The Heartsease was a good-sized half-decked boat of some twenty-six feet long and eight feet beam. She was very deep, and carried three tons of stone ballast in her bottom. She drew about six feet of water. She had a lot of freeboard, and carried two lug-sails and a small mizzen.

They got in the small boat and rowed off to her.

"There was no call for you to bring that basket, Master Conway. I know you are fond of a fish fried just when it is taken out of the water; and I have got bread and a keg of beer, to say nothing of a mouthful of spirits in case we get wet. Not that it looks likely we shall, for I doubts if there will be any rain to-night I think there will be more wind perhaps, and that it will get thicker; that's my view of the weather."

They sailed straight out to sea. Joe had fitted his boat to be worked with the aid of a boy only. He had a handy winch, by which he hoisted his heavy lug-sails, and when the weather was rough hauled up his trawls. Of these he carried two, each fourteen feet long, and fished with them one out on each quarter. When he reached the fishing ground six miles out, Joe lowered the mizzen lug and reefed the main, for there was plenty of wind to keep the boat going at the pace required for trawling under the reduced sail. Then the trawls were got overboard, each being fastened to the end of a stout spar lashed across the deck, and projecting some eight feet on either side, by which arrangement the trawls were kept well apart. They were hauled alternately once an hour, two hours being allowed after they were put down before the first was examined.

By the time the first net came up the sun had set. The wind had freshened a bit since they had started, but there was no sea to speak of. The night had set in thick, and the stars could only occasionally be seen. Joe had picked out two or three fine fish from the first haul, and these he took down and soon had frizzling in a frying-pan over the fire, which he had lighted as soon as the boat was under sail.

"These are for you, Master Conway," he said. "With your permission I shall stick to that ere piece of beef your mother was good enough to send. Fish ain't no treat to me, and I don't often get meat. Keep your eye lifting while I am down below. There ain't many craft about in these days, still we might tumble against one."

"I should not see a light far in this mist, Joe."
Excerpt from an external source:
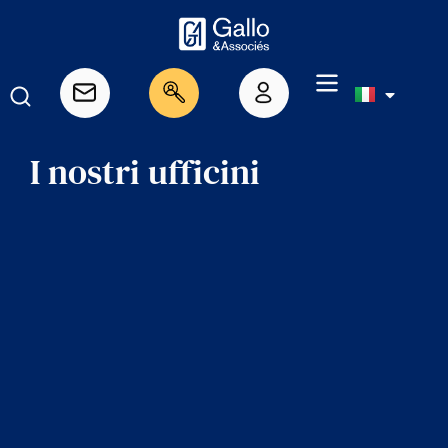
I nostri ufficini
"No, you couldn't; and what's worse, many of them don't carry no lights at all."

"It would be a good thing, Joe, if there was a law to make all vessels carry lights."
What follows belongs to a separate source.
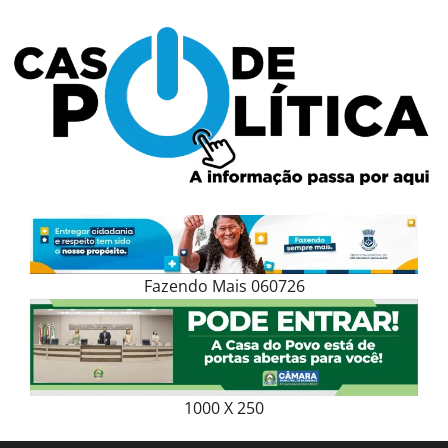
Skip
to
content
Fazendo Mais 060726
1000 X 250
"Ay, ay, lad; but you see in war times it ain't always convenient. A peaceful merchantman don't want to show her lights to any privateers that may happen to be cruising about, and you may be sure that the privateer don't want to attract the attention of peaceful traders until she is close upon them, or to come under the eye of any of our cruisers. No, no; there ain't many lights shown now, not in these waters. Folks prefer to risk the chance of running into each other rather than that of being caught by a French privateer."
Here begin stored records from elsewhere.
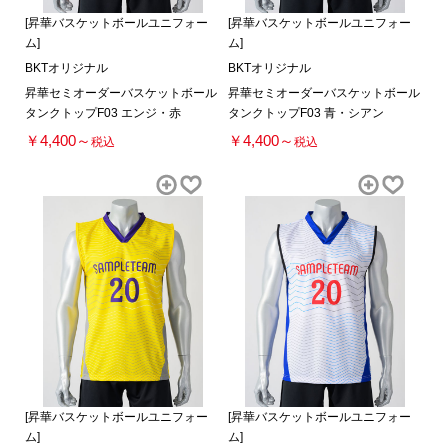
[昇華バスケットボールユニフォー
[昇華バスケットボールユニフォー
ム]
ム]
BKTオリジナル
BKTオリジナル
昇華セミオーダーバスケットボール
昇華セミオーダーバスケットボール
タンクトップF03 エンジ・赤
タンクトップF03 青・シアン
￥4,400～
￥4,400～
税込
税込
[昇華バスケットボールユニフォー
[昇華バスケットボールユニフォー
ム]
ム]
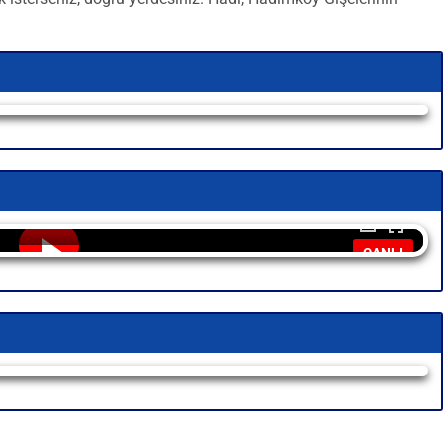
CANLI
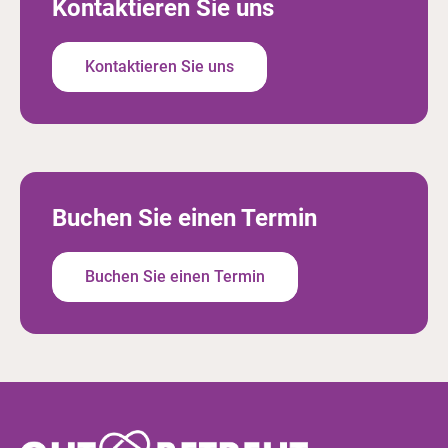
Kontaktieren Sie uns
Kontaktieren Sie uns
Buchen Sie einen Termin
Buchen Sie einen Termin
Now that the trawls were out there was no occasion for any one to attend to the helm, consequently when Joe announced that the fish were ready Ralph went down and joined him in the cabin. The first hours of the night passed quietly. Once an hour a trawl was hauled in and got on board, and as the catches were satisfactory Joe was in capital spirit.

"You have brought good luck, Master Conway; and I notices I generally do well when you are out with me. I am getting more fish to-night than I have any night for weeks, and if it goes on like this till morning I shall make a good thing of it. I wants it bad enough, for I am in arrears a bit with my rent. The war has made everything so terrible dear that it is as much as a poor man can do to keep his head above water.

"What time is it now, Joe, do you think?"

"About two o'clock, I reckon. It will begin to get light in a couple of hours, and at five we will up nets and make our way back."

He had scarcely spoken when he shouted "Ship ahoy! Look out for yourself, lad!" Startled by the suddenness of the cry Ralph looked round. He saw a crest of white foam a few yards away in the darkness. A moment later something dark passed over his head and a rope brushed his cheek, and as it did so a black mass struck the boat. There was a crash, a shock, and the Heartsease, after first heeling deeply over under the pressure, suddenly sank down like a stone. Ralph had staggered under the force of the collision, and would have fallen back as the boat heeled over, but instinctively he threw up his arms and his hand came in contact with the rope that had an instant before touched his cheek. He seized it with both hands, and threw his legs round it as the boat went down from under his feet, the whole thing being so sudden that it was nearly a minute before he could realize what had happened. Then he heard voices talking close by and, as it seemed, above him.

"Hullo!" he shouted. "Help!" A few seconds later the light of a lantern was flashed down upon him. Then a figure crawled out on the spar projecting above his head, seized him by the collar, and lifted him from the bobstay to which he was clinging on to the bowsprit. A minute later he was standing on the deck.

"Thank you!" he exclaimed. "Have you seen anything of the man who was with me? There were two of us on board. If not, please look for him at once."

"I am afraid it's no use," one of the men said, with a strong foreign accent; "he has gone down and will never come up again. You come along with me to the captain."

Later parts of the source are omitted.